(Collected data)
********
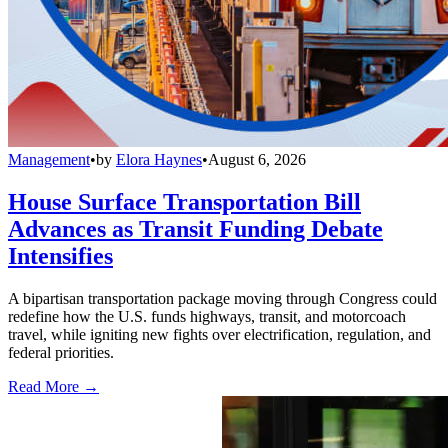
Management
•
by
Elora Haynes
•
August 6, 2026
House Surface Transportation Bill
Advances as Transit Funding Debate
Intensifies
A bipartisan transportation package moving through Congress could
redefine how the U.S. funds highways, transit, and motorcoach
travel, while igniting new fights over electrification, regulation, and
federal priorities.
Read More →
********
# DESCRIPTION OF THE TASK:
Quote only the lines from the line containing "House Surface Transportation Bill" through the end of the entries, keeping the first and the last.

# TASK RESPONSE:
House Surface Transportation Bill
Advances as Transit Funding Debate
Intensifies
A bipartisan transportation package moving through Congress could
redefine how the U.S. funds highways, transit, and motorcoach
travel, while igniting new fights over electrification, regulation, and
federal priorities.
Read More →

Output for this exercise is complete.